**YOUR GOAL**: Filter this data down to the lines that hold "menu", and copy them.

┌──

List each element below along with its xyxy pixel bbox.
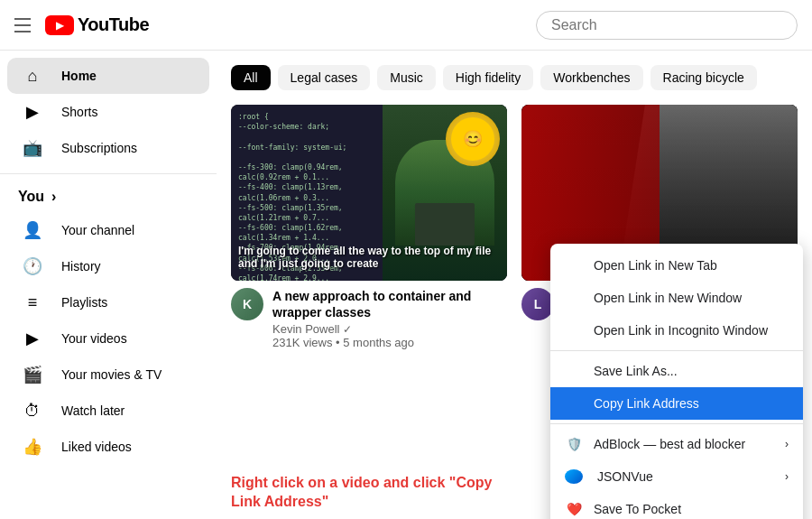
context-open-new-window[interactable]: Open Link in New Window xyxy=(550,282,803,314)
search-bar xyxy=(536,11,798,40)
header: YouTube xyxy=(0,0,812,51)
playlists-label: Playlists xyxy=(61,295,107,310)
movies-label: Your movies & TV xyxy=(61,367,161,382)
liked-videos-icon: 👍 xyxy=(22,437,43,457)
subscriptions-label: Subscriptions xyxy=(61,141,137,155)
sidebar-item-liked-videos[interactable]: 👍 Liked videos xyxy=(7,429,209,465)
your-videos-label: Your videos xyxy=(61,331,127,346)
ctx-arrow-adblock: › xyxy=(785,438,789,450)
filter-chip-legal-cases[interactable]: Legal cases xyxy=(278,65,371,90)
context-jsonvue[interactable]: JSONVue › xyxy=(550,460,803,493)
context-divider-1 xyxy=(550,350,803,351)
avatar-img-2: L xyxy=(521,288,554,320)
tutorial-text: Right click on a video and click "Copy L… xyxy=(231,474,518,512)
sidebar-item-subscriptions[interactable]: 📺 Subscriptions xyxy=(7,130,209,166)
you-section[interactable]: You › xyxy=(0,181,217,212)
sidebar-item-home[interactable]: ⌂ Home xyxy=(7,58,209,94)
filter-chip-workbenches[interactable]: Workbenches xyxy=(540,65,642,90)
movies-icon: 🎬 xyxy=(22,365,43,385)
youtube-icon xyxy=(45,15,74,35)
watch-later-icon: ⏱ xyxy=(22,402,43,421)
home-icon: ⌂ xyxy=(22,67,43,86)
your-videos-icon: ▶ xyxy=(22,329,43,348)
context-save-link[interactable]: Save Link As... xyxy=(550,355,803,387)
ctx-arrow-jsonvue: › xyxy=(785,470,789,483)
hamburger-menu[interactable] xyxy=(14,18,31,32)
you-label: You xyxy=(18,189,44,205)
sidebar-item-history[interactable]: 🕐 History xyxy=(7,248,209,284)
sidebar: ⌂ Home ▶ Shorts 📺 Subscriptions You › 👤 … xyxy=(0,51,217,519)
sidebar-item-your-videos[interactable]: ▶ Your videos xyxy=(7,320,209,357)
search-input[interactable] xyxy=(551,17,782,33)
search-area xyxy=(536,11,798,40)
filter-chip-all[interactable]: All xyxy=(231,65,271,90)
avatar-img-1: K xyxy=(231,288,263,320)
video-meta-1: 231K views • 5 months ago xyxy=(272,336,507,349)
avatar-1: K xyxy=(231,288,263,320)
home-label: Home xyxy=(61,69,97,83)
avatar-2: L xyxy=(521,288,554,320)
shorts-label: Shorts xyxy=(61,105,97,119)
sidebar-item-watch-later[interactable]: ⏱ Watch later xyxy=(7,393,209,429)
filter-chips: AllLegal casesMusicHigh fidelityWorkbenc… xyxy=(231,65,798,90)
sidebar-item-movies[interactable]: 🎬 Your movies & TV xyxy=(7,357,209,393)
context-adblock[interactable]: 🛡️ AdBlock — best ad blocker › xyxy=(550,428,803,460)
thumbnail-1: :root { --color-scheme: dark; --font-fam… xyxy=(231,105,507,281)
filter-chip-music[interactable]: Music xyxy=(377,65,436,90)
liked-videos-label: Liked videos xyxy=(61,440,132,454)
context-open-incognito[interactable]: Open Link in Incognito Window xyxy=(550,314,803,347)
ctx-icon-adblock: 🛡️ xyxy=(565,437,583,451)
verified-icon-1: ✓ xyxy=(343,323,352,336)
tutorial-overlay: Right click on a video and click "Copy L… xyxy=(217,467,532,519)
filter-chip-high-fidelity[interactable]: High fidelity xyxy=(443,65,533,90)
video-details-1: A new approach to container and wrapper … xyxy=(272,288,507,349)
context-open-new-tab[interactable]: Open Link in New Tab xyxy=(550,249,803,282)
history-label: History xyxy=(61,259,101,273)
sidebar-item-shorts[interactable]: ▶ Shorts xyxy=(7,94,209,130)
sidebar-item-your-channel[interactable]: 👤 Your channel xyxy=(7,212,209,248)
video-card-1[interactable]: :root { --color-scheme: dark; --font-fam… xyxy=(231,105,507,349)
code-thumbnail: :root { --color-scheme: dark; --font-fam… xyxy=(231,105,507,281)
header-left: YouTube xyxy=(14,14,149,35)
context-copy-link[interactable]: Copy Link Address xyxy=(550,387,803,420)
history-icon: 🕐 xyxy=(22,256,43,276)
watch-later-label: Watch later xyxy=(61,403,125,418)
youtube-logo[interactable]: YouTube xyxy=(45,14,149,35)
your-channel-icon: 👤 xyxy=(22,220,43,240)
your-channel-label: Your channel xyxy=(61,223,134,237)
context-pocket[interactable]: ❤️ Save To Pocket xyxy=(550,493,803,519)
shorts-icon: ▶ xyxy=(22,102,43,122)
video-channel-1: Kevin Powell ✓ xyxy=(272,322,507,336)
logo-text: YouTube xyxy=(78,14,149,35)
filter-chip-racing-bicycle[interactable]: Racing bicycle xyxy=(651,65,757,90)
video-title-1: A new approach to container and wrapper … xyxy=(272,288,507,320)
subscriptions-icon: 📺 xyxy=(22,138,43,158)
video-info-1: K A new approach to container and wrappe… xyxy=(231,288,507,349)
playlists-icon: ≡ xyxy=(22,293,43,312)
you-arrow: › xyxy=(51,189,56,205)
video-overlay: I'm going to come all the way to the top… xyxy=(238,245,500,270)
sidebar-divider-1 xyxy=(0,173,217,174)
ctx-icon-pocket: ❤️ xyxy=(565,502,583,516)
context-menu: Open Link in New Tab Open Link in New Wi… xyxy=(550,244,803,519)
ctx-icon-jsonvue xyxy=(565,469,583,484)
context-divider-2 xyxy=(550,423,803,424)
sidebar-item-playlists[interactable]: ≡ Playlists xyxy=(7,284,209,320)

└──

**WRITTEN SOLUTION**:
hamburger-menu[interactable] xyxy=(14,18,31,32)
context-menu: Open Link in New Tab Open Link in New Wi… xyxy=(550,244,803,519)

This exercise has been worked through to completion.